Locate the line that contains "いくことができれば。子どもたちにも、地域の方のいろんな". Copy it and every following line through the end of the records, exactly, and include nothing else.

────────────────────────────────────────

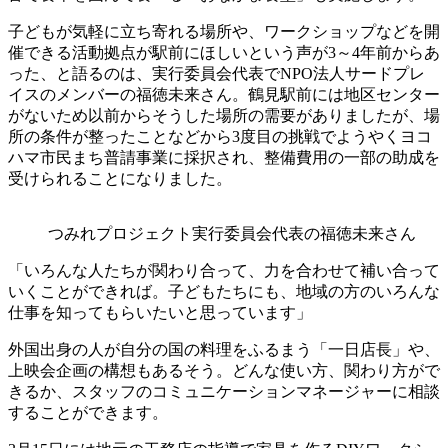
子どもが気軽に立ち寄れる場所や、ワークショップなどを開
催できる活動拠点が駅前にほしいという声が3～4年前からあ
った、と語るのは、実行委員会代表でNPO法人サードプレ
イスのメンバーの福徳未来さん。鶴見駅前には地区センター
がないため以前からそうした場所の需要がありましたが、場
所の条件が整ったことなどから3度目の挑戦でようやくヨコ
ハマ市民まち普請事業に採択され、整備費用の一部の助成を
受けられることになりました。
つみれプロジェクト実行委員会代表の福徳未来さん
「いろんな人たちが関わり合って、力を合わせて補い合って
いくことができれば。子どもたちにも、地域の方のいろんな
仕事を知ってもらいたいと思っています」
外国出身の人が自分の国の料理をふるまう「一日店長」や、
上映会企画の構想もあるそう。どんな使い方、関わり方がで
きるか、スタッフのコミュニケーションマネージャーに相談
することができます。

────────────────────────────────────────

Your solution
いくことができれば。子どもたちにも、地域の方のいろんな
仕事を知ってもらいたいと思っています」
外国出身の人が自分の国の料理をふるまう「一日店長」や、
上映会企画の構想もあるそう。どんな使い方、関わり方がで
きるか、スタッフのコミュニケーションマネージャーに相談
することができます。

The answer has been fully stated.